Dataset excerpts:
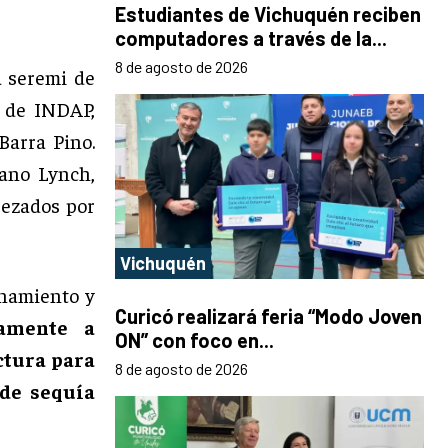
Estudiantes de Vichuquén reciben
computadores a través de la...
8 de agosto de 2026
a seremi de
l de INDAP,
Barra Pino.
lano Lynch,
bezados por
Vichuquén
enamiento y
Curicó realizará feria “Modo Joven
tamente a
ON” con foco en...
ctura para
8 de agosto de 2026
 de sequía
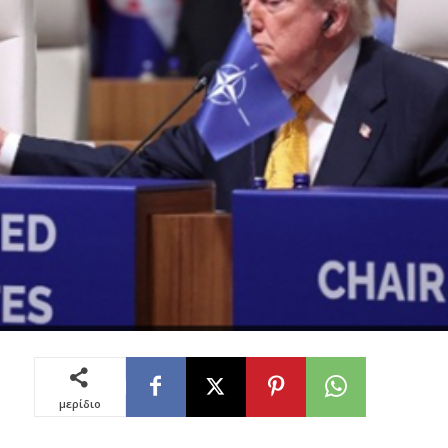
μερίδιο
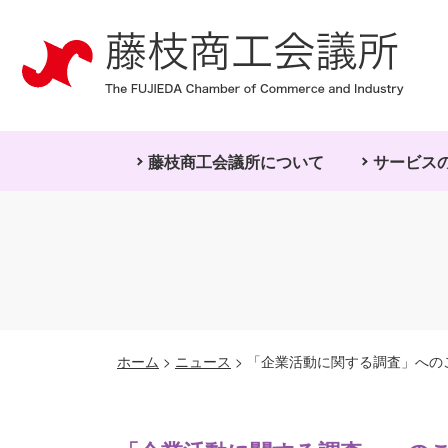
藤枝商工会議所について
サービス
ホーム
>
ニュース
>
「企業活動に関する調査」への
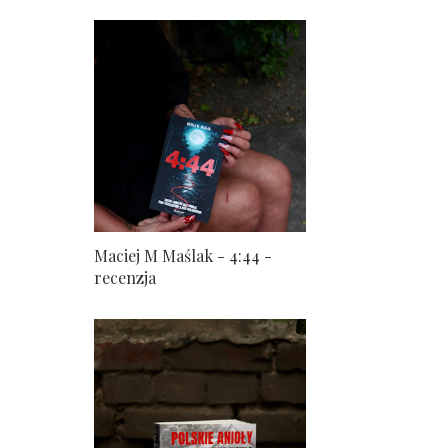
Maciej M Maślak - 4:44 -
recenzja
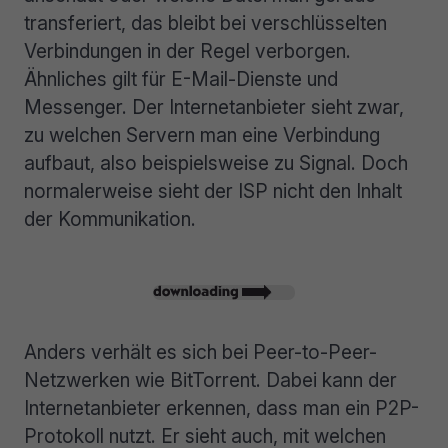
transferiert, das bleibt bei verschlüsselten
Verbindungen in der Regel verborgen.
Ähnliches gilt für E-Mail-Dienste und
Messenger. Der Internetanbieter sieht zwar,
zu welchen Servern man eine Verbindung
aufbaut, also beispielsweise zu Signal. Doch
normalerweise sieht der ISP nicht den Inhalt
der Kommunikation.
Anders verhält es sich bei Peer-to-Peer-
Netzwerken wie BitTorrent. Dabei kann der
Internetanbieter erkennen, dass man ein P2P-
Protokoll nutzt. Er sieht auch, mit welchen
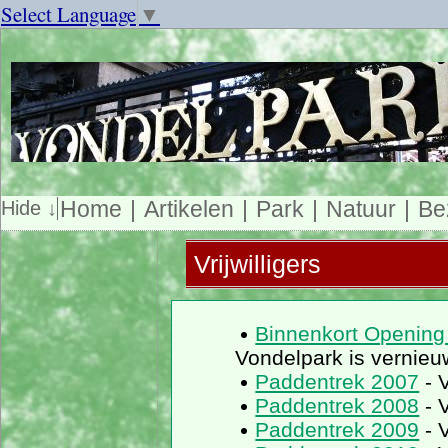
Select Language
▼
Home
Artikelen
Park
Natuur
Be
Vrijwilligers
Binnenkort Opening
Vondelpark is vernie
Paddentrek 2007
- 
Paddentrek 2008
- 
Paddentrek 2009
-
==
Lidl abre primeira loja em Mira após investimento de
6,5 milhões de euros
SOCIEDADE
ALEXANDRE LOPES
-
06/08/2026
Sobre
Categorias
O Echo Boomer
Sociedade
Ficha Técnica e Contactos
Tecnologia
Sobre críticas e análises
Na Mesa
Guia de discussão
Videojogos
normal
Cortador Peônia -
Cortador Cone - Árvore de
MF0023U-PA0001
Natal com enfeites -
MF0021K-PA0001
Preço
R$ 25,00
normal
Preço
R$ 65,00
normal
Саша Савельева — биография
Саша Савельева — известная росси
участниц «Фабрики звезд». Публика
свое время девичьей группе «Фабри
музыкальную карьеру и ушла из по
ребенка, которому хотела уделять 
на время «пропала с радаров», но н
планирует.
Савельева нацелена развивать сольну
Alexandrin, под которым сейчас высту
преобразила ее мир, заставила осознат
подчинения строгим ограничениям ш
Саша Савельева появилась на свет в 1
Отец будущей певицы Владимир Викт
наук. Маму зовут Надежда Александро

● What is needed: What is asked for is an exact copy of the lines above from the one containing "подчинения строгим ограничениям ш" through the one containing "наук. Маму зовут Надежда Александро", and only those.

● Task response:
подчинения строгим ограничениям ш
Саша Савельева появилась на свет в 1
Отец будущей певицы Владимир Викт
наук. Маму зовут Надежда Александро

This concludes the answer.